• Work request: Everything below from the line with "και βελτιώνει την" through the line with "２号棟夏休みの様子（その４）" should be copied exactly, and nothing else; leave out the pictures.

• Provided entries:
*****
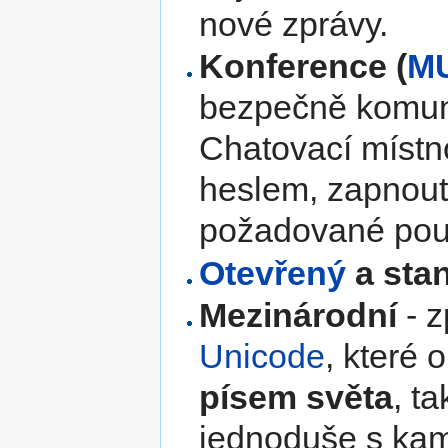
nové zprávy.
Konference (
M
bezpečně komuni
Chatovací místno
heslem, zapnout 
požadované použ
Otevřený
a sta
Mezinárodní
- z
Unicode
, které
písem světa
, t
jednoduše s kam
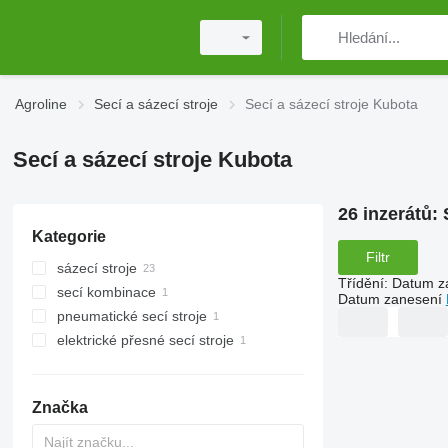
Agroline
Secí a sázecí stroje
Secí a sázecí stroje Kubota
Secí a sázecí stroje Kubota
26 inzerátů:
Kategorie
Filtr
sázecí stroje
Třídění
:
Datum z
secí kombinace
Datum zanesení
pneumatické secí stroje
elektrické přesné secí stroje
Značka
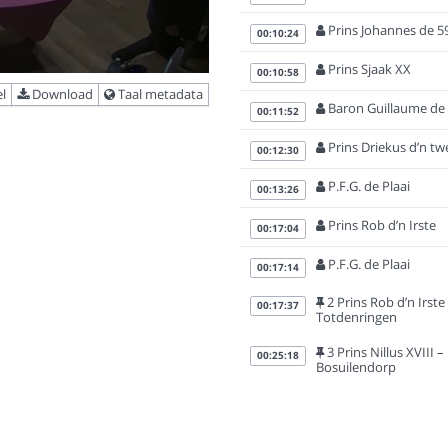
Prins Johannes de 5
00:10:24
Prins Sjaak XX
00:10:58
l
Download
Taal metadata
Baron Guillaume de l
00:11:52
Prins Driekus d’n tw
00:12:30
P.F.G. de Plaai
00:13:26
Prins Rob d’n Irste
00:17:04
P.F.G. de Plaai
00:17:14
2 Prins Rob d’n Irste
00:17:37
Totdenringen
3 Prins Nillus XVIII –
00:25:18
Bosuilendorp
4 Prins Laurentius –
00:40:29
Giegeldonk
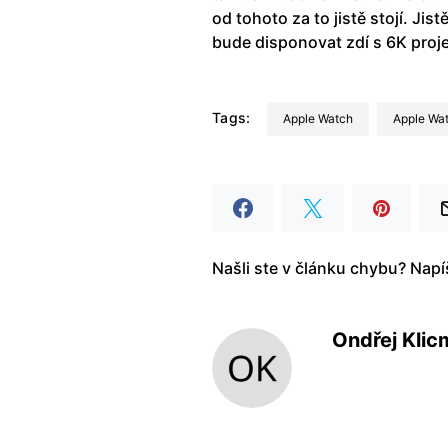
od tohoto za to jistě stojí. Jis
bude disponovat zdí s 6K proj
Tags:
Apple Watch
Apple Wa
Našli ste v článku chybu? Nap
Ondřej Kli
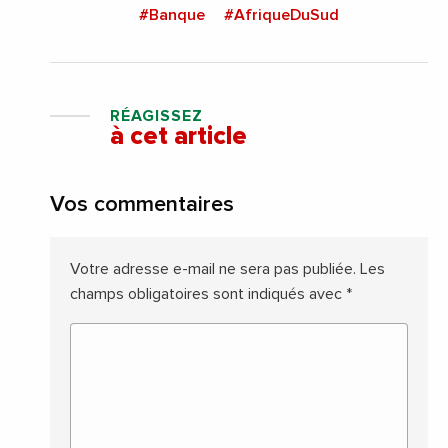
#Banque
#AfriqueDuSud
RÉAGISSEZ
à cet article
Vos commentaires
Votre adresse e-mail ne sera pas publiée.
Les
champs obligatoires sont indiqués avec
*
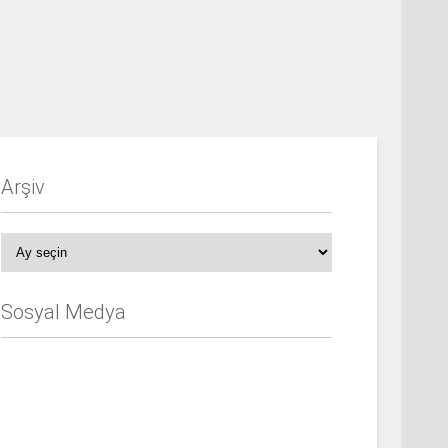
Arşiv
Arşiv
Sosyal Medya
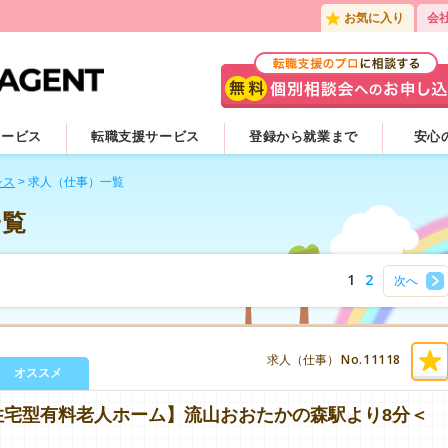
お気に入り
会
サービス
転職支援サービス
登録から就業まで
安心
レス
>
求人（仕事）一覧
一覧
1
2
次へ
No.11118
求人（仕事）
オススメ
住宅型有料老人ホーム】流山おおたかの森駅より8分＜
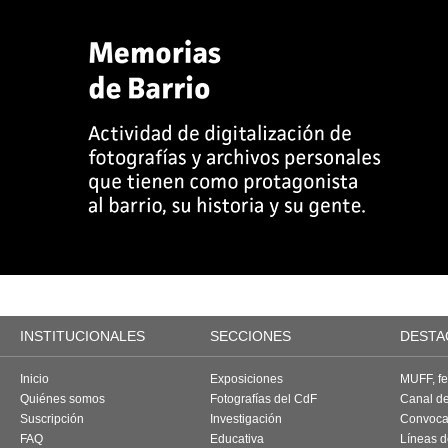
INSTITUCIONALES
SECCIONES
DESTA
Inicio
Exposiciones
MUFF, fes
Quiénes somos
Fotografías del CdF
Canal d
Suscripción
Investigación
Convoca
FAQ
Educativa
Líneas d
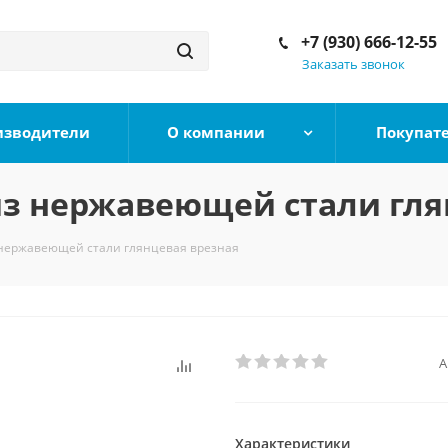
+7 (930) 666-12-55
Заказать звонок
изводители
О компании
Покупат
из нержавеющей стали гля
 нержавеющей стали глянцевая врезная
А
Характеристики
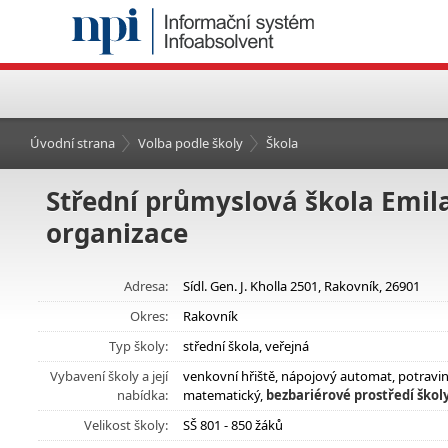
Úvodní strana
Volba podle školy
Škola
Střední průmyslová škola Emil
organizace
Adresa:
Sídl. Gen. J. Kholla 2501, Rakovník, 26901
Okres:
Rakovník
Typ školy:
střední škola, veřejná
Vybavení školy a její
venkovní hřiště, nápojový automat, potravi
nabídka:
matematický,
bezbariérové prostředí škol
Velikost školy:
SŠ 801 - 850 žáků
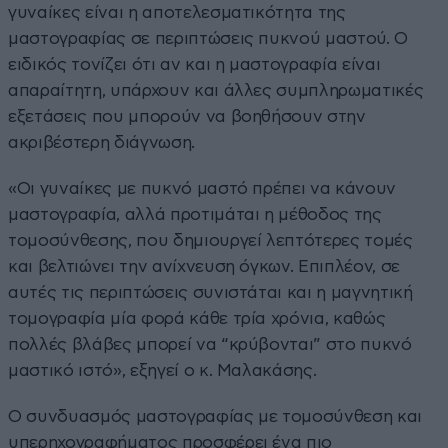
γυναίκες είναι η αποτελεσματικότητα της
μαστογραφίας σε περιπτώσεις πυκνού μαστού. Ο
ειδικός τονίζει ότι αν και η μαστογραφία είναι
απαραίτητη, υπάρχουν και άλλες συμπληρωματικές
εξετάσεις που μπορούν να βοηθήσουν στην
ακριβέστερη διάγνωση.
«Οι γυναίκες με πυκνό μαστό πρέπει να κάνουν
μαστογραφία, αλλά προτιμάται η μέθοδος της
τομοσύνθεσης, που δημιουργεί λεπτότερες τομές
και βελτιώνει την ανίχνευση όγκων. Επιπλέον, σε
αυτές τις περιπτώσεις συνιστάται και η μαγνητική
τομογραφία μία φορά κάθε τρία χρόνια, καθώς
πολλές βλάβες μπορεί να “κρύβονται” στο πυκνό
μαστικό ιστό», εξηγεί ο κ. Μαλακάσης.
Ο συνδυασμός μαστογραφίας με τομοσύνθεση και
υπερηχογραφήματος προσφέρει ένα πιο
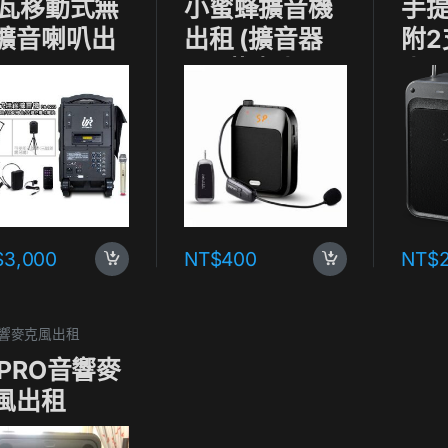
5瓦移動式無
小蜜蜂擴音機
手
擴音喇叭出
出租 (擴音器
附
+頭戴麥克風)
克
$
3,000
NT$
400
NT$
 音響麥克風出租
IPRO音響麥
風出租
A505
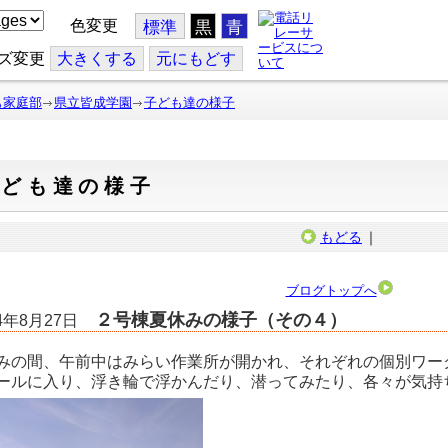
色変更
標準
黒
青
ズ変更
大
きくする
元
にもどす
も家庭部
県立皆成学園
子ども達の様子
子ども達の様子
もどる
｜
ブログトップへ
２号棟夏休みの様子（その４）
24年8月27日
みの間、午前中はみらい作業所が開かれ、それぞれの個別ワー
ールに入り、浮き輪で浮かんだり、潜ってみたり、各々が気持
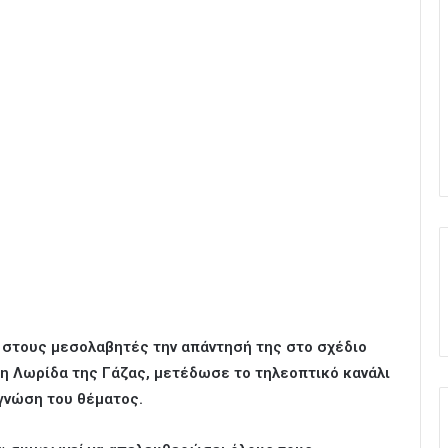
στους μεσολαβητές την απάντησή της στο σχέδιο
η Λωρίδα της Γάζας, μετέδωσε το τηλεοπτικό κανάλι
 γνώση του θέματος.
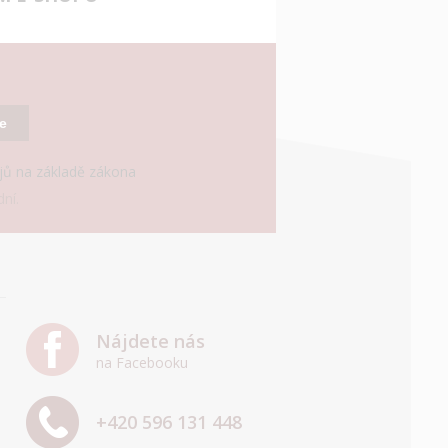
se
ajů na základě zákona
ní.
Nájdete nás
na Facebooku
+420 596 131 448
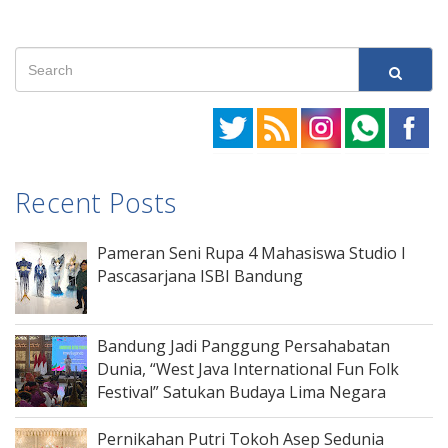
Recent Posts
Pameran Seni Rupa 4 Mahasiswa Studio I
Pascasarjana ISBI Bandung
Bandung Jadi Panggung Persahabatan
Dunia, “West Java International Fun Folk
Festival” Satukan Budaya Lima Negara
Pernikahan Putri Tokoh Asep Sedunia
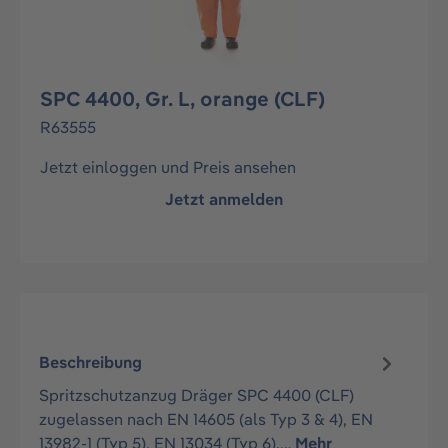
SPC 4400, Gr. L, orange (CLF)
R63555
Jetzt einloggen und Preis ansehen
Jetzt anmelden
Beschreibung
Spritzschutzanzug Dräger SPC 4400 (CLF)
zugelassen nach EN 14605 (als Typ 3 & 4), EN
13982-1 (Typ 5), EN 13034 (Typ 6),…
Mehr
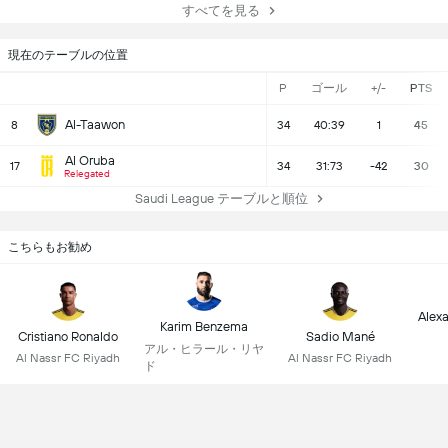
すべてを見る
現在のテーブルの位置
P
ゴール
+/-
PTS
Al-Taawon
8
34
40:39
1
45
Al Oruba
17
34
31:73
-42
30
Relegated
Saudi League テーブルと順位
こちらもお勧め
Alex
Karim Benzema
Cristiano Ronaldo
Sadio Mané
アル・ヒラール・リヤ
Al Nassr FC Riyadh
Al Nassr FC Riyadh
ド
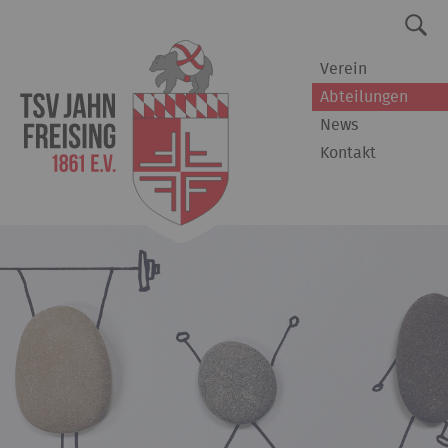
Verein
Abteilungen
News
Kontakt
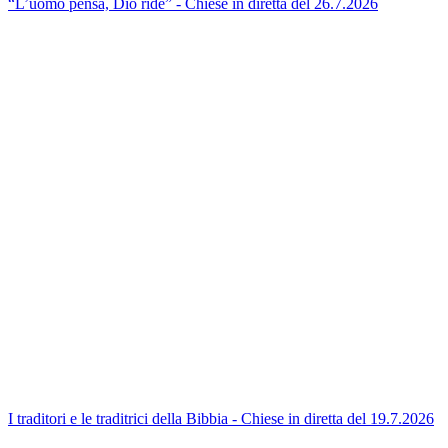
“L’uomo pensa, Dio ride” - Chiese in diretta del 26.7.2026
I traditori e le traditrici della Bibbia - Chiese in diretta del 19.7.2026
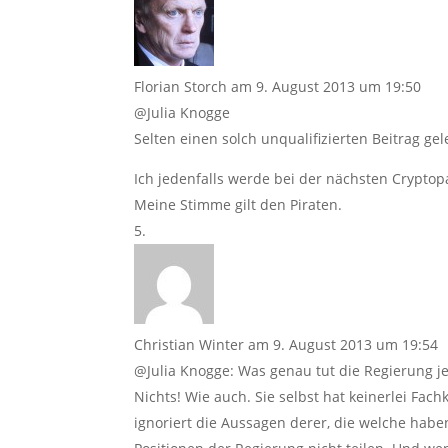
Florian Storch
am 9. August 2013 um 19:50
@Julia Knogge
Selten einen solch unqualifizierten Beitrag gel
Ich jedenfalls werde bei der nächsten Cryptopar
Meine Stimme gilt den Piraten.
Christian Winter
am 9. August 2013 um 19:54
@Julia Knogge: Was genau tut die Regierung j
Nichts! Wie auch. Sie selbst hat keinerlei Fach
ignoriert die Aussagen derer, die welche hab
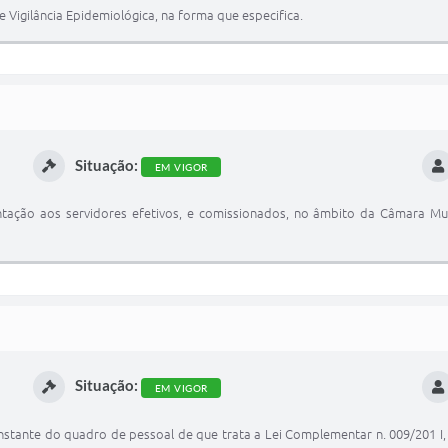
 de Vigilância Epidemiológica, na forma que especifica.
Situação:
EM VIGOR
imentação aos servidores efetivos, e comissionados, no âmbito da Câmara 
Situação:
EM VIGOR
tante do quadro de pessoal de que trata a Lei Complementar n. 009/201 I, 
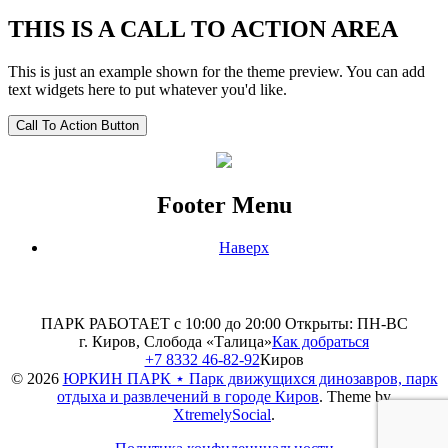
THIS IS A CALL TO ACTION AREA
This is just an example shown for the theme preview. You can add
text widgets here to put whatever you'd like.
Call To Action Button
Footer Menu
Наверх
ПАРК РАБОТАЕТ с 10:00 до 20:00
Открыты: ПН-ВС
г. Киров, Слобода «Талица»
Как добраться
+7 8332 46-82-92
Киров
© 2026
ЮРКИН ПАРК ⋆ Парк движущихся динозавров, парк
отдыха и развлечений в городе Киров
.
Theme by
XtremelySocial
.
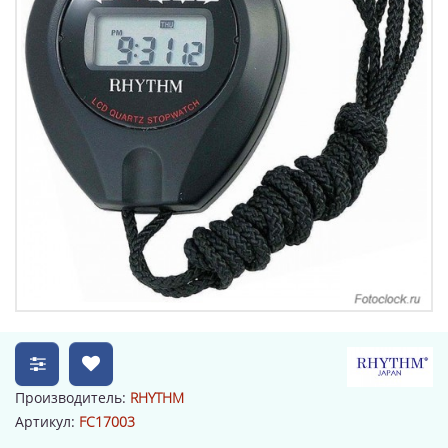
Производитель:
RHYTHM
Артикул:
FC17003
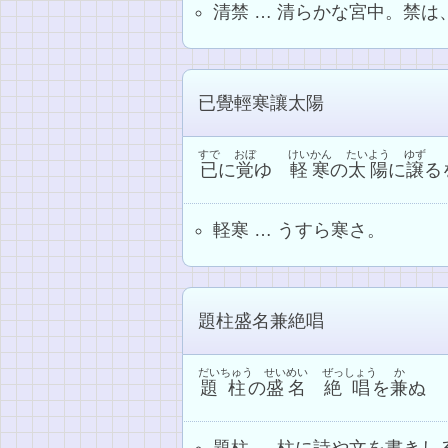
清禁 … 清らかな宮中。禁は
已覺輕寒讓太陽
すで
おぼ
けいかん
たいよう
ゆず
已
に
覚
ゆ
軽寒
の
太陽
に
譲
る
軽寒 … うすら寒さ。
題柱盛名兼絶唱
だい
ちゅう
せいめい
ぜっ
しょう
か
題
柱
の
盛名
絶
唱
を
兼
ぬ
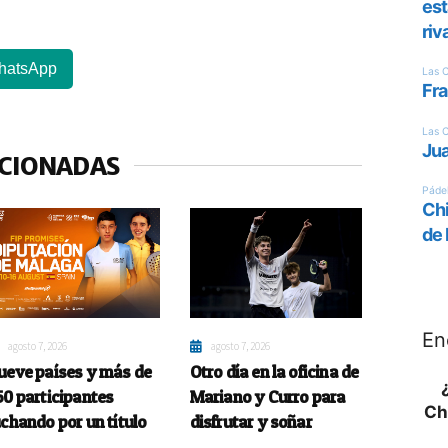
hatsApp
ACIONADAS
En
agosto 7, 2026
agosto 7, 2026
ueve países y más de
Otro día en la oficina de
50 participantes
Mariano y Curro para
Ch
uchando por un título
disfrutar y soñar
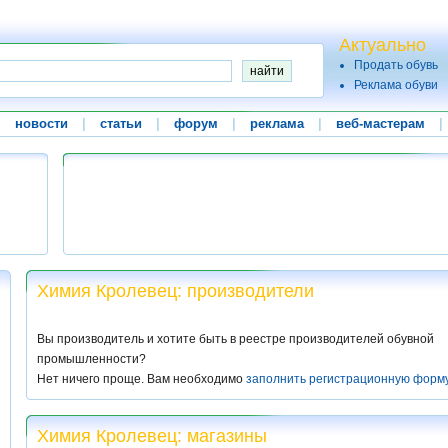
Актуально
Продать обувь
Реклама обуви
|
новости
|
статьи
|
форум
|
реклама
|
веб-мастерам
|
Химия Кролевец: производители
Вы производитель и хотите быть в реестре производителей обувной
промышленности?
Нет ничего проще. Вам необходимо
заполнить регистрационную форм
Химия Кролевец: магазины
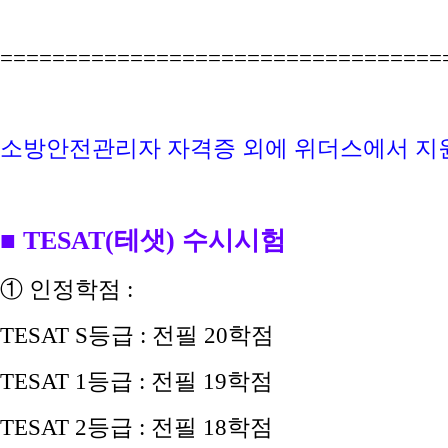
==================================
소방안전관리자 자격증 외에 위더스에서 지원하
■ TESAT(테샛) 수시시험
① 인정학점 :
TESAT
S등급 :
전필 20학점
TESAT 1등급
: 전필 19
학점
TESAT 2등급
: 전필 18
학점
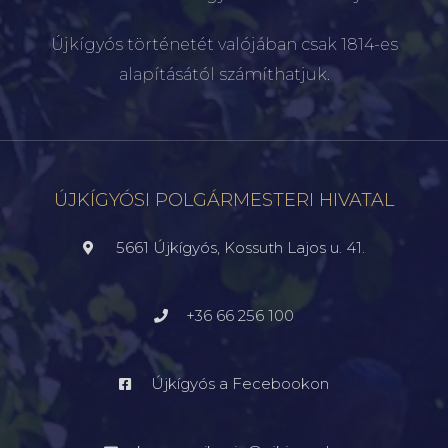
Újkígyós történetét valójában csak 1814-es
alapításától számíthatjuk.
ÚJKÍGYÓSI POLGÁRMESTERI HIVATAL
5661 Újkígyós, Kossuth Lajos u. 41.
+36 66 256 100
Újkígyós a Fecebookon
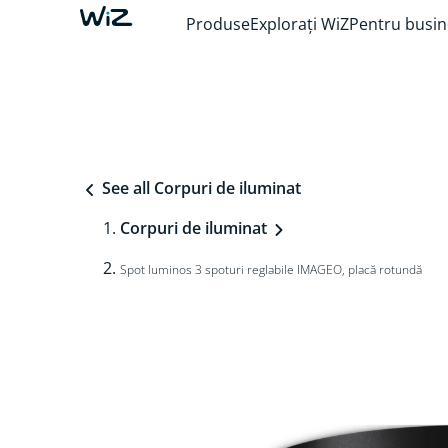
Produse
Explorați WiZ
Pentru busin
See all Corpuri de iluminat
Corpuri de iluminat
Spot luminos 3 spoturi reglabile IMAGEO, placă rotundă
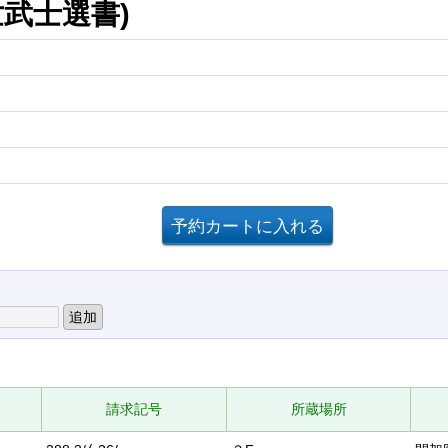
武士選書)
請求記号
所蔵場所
*****
• Reply:
και βελτιώνει την ανίχνευση όγκων. Επιπλέον, σε
αυτές τις περιπτώσεις συνιστάται και η μαγνητική
τομογραφία μία φορά κάθε τρία χρόνια, καθώς
πολλές βλάβες μπορεί να “κρύβονται” στο πυκνό
μαστικό ιστό», εξηγεί ο κ. Μαλακάσης.
Ο συνδυασμός μαστογραφίας με τομοσύνθεση και
υπερηχογραφήματος προσφέρει ένα πιο
5瓦移動式無
小蜜蜂擴音機
手
擴音喇叭出
出租 (擴音器
附
+頭戴麥克風)
克
$
3,000
NT$
400
NT$
 音響麥克風出租
IPRO音響麥
風出租
A505
色変更
標準
黒
青
ズ変更
大
きくする
元
にもどす
も家庭部
県立皆成学園
子ども達の様子
子ども達の様子
もどる
｜
ブログトップへ
２号棟夏休みの様子（その４）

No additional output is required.